|
|
Процесс
над орденом Храма
Сожжение
Моле, смерть Филиппа и Климента |
|
|
Судьбу членов ордена решали поместные соборы, имущество
передавалось ордену Иоаннитов (госпитальеров). Многие
тамплиеры закончили свою жизнь в тюрьмах, другие погибли
на кострах. Те же кто остался на свободе
влачили жалкое существование.
Во Вьенне
во время Собора умер кардинал
Этьен де Сюизи, а немного спустя за ним последовал
его коллега архиепископ Тулузский.
Гийом де Ногаре "отправился
путем всего плотского" 11 апреля 1313 г.;
хотя он все еще был канцлером, его
влияние ослабело, и смерть его прошла почти незамеченной.
Гийом де Плезиан только на несколько
месяцев пережил своего сотоварища; он продолжал служить
королю до самой кончины в ноябре 1313 г.
22 декабря того же года,
– после смерти обоих легистов, – Климент назначил
трех кардиналов вынести решение по делу магистра и
великих бальи: последнее предательство по отношению
к этим людям, которых он обманывал лживыми обещаниями.
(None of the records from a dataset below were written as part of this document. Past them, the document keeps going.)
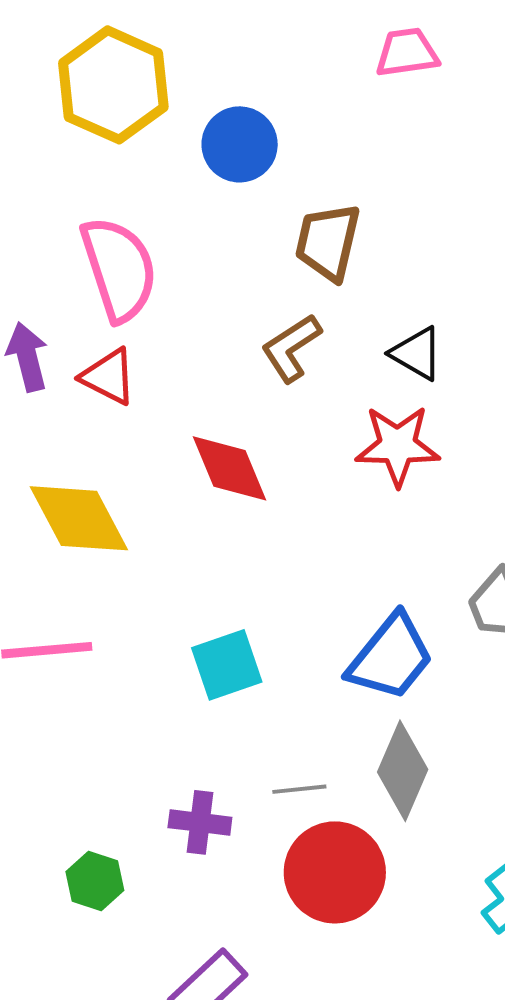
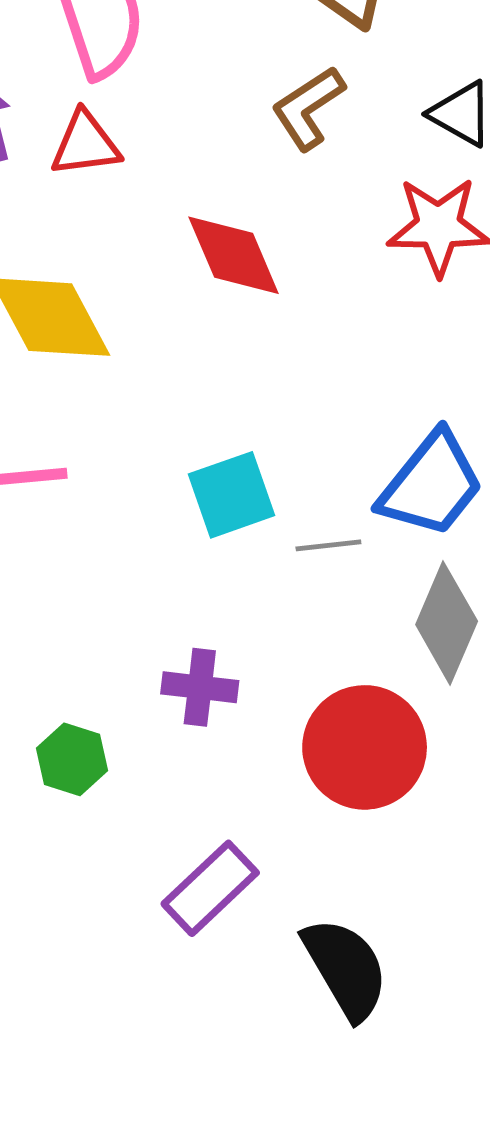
red triangle: (109, 377) -> (85, 144), turned -34
gray line: (299, 789) -> (328, 545), moved

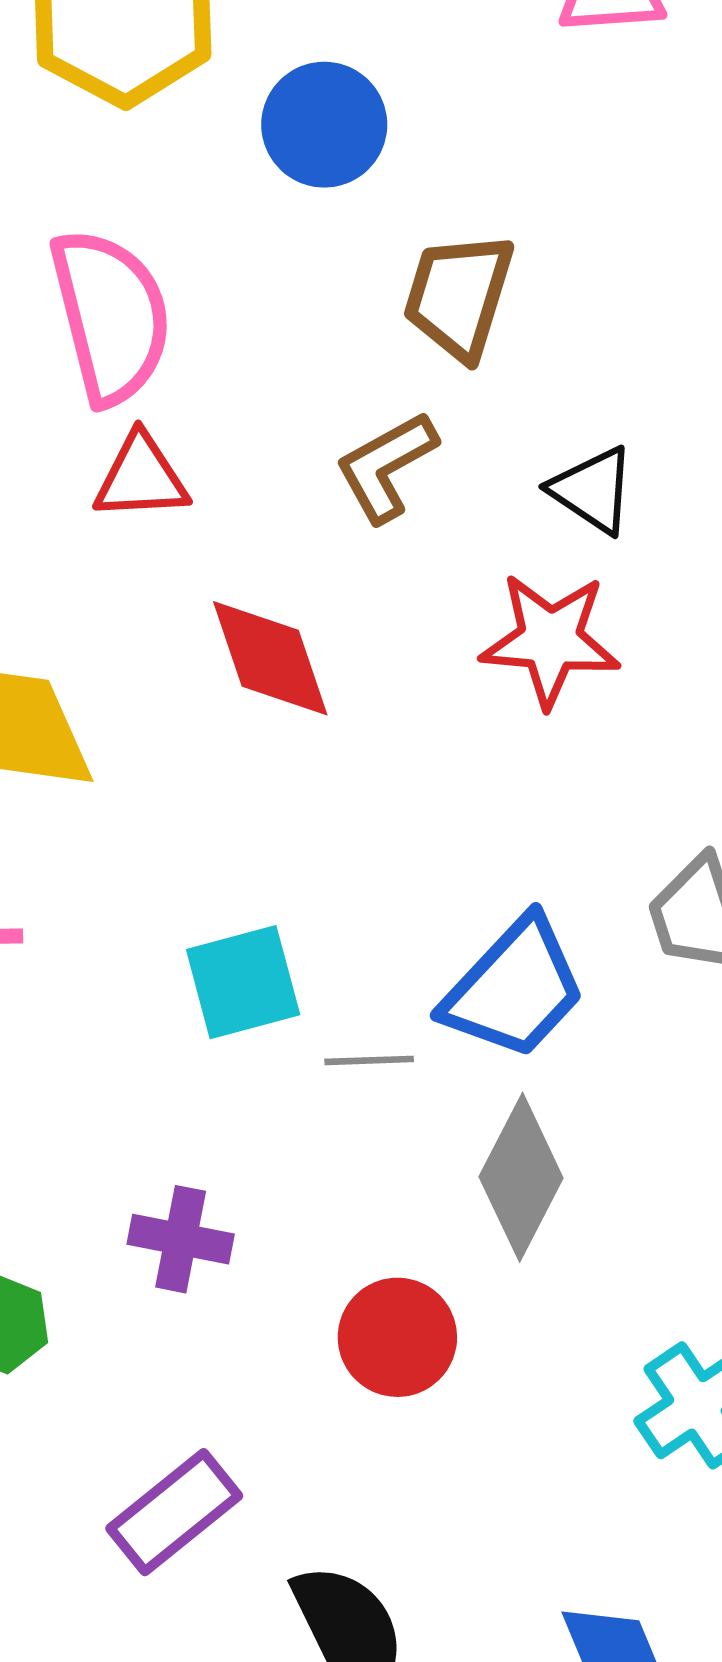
red triangle: (85, 144) -> (141, 477), moved
red circle: (365, 747) -> (397, 1337), size x0.7

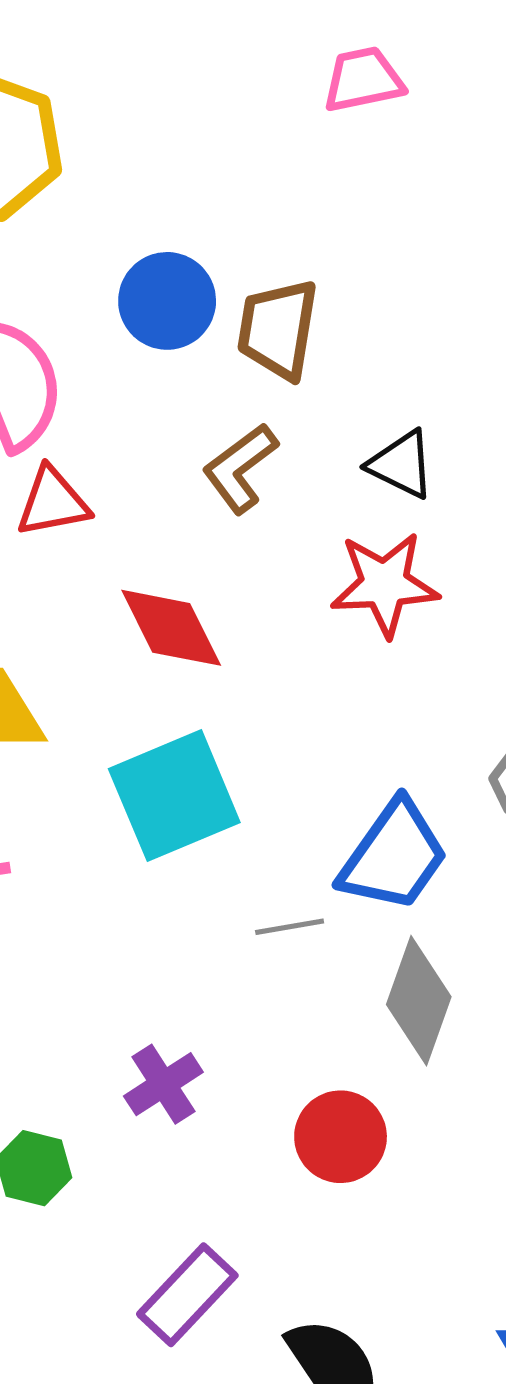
blue circle: (324, 125) -> (167, 301), moved
cyan square: (243, 982) -> (174, 796), moved, size x1.4
purple cross: (181, 1239) -> (163, 1084), turned -36

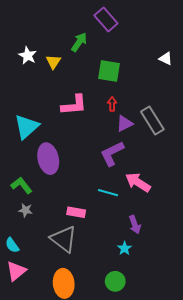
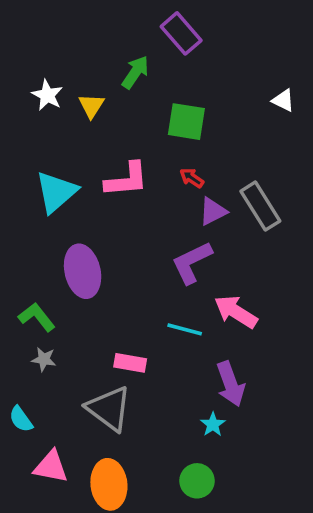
red arrow: (112, 104) -> (192, 178), turned -56
cyan triangle: (27, 127) -> (56, 192), moved
purple arrow: (135, 225) -> (230, 384), size x1.4
pink triangle: (16, 271) -> (51, 467), moved, turned 50

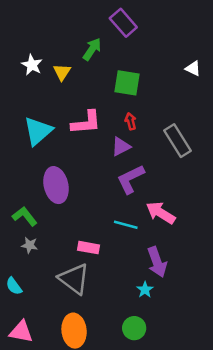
red arrow: (192, 178) -> (131, 121), turned 42
purple triangle: (213, 211) -> (121, 147), moved
pink triangle: (51, 467) -> (21, 332), moved

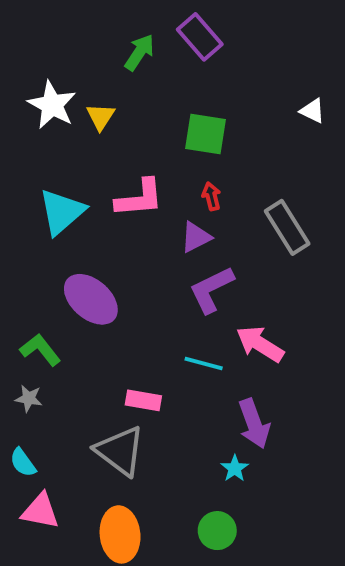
green arrow: (92, 49) -> (139, 52), moved
white star: (32, 65) -> (52, 105), size x1.4
purple ellipse: (56, 185) -> (91, 299), turned -36
gray star: (30, 245) -> (29, 398), moved
pink triangle: (21, 332) -> (40, 511), moved

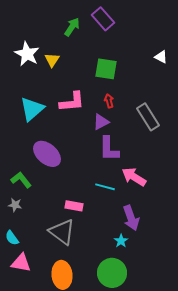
purple L-shape: (211, 290) -> (109, 149), turned -64
green circle: (217, 531) -> (112, 273), size x1.5

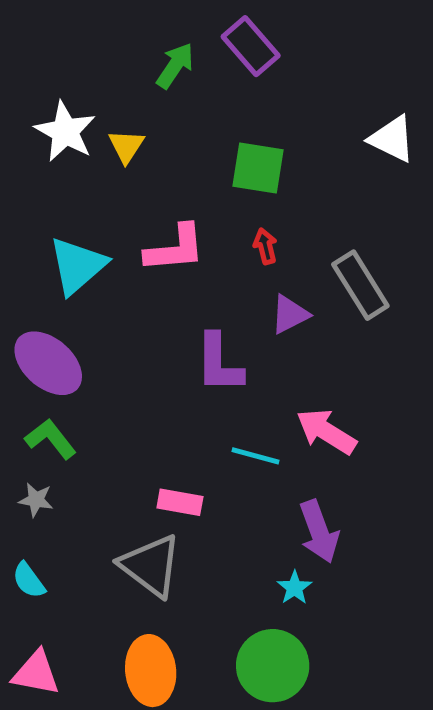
white triangle: (161, 57) -> (392, 139), size x1.5
purple triangle: (101, 122) -> (290, 314), moved
purple L-shape: (109, 149) -> (219, 363), moved
purple ellipse: (47, 154) -> (48, 363), moved
pink triangle: (21, 263) -> (36, 673), moved

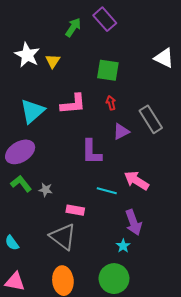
purple ellipse: (48, 363) -> (20, 152), turned -72
gray star: (36, 500) -> (46, 190), moved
Эти заседатели, возглавлявшиеся доминиканцем
Никола де Фреовилем, должны были также определить
судьбу французских тамплиеров; несмотря на предписания
Вьеннского Собора, они осудили на вечное заточение
тех, кто ни в чем не сознался. Потом, проверив материалы
судебных документов, относящихся к магистру и трем
великим бальи (командор Кипра умер), всех четверых
осудили на пожизненное заключение – наказание много
более суровое, чем постановления Собора, касавшиеся
"смирившихся" тамплиеров. Но кардиналы
слишком много знали, чтобы освободить Жака
де Моле и его товарищей, выражавших намерение
"рассказать иное", нежели их признания
на процессе, как только позволят обстоятельства [*].
18 марта 1314 г. архиепископ
Сансский и трое кардиналов-заседателей представили
свой приговор четырем сановникам ордена Храма на эшафоте,
воздвигнутом напротив портала собора Парижской
Богоматери; магистра привезли в Париж
из темницы в Жизоре. На паперти собралась
огромная толпа, дабы выслушать приговор, который должны
были огласить публично. Но как только решение о пожизненном
заключении было зачитано осужденным, магистр и командор
Нормандии громко провозгласили невиновность
своего ордена и отказались от показаний, к изумлению
кардиналов, которые полагали, что ставится последняя
точка в этом деле. Покуда де Моле верил обещаниям
Климента, он старался держаться: потеряв надежду,
он мог только умереть. Иноземные купцы, "находившиеся
там", рассказывали, что магистр обернулся
к толпе и "очень громко произнес, что все
сказанное в написанном - ложь и что он ни сказал ничего
такого, ни признался в таковых деяниях, но что они
были добрыми христианами. И при сих словах сержант
ударил его ладонью по устам так, что он [магистр]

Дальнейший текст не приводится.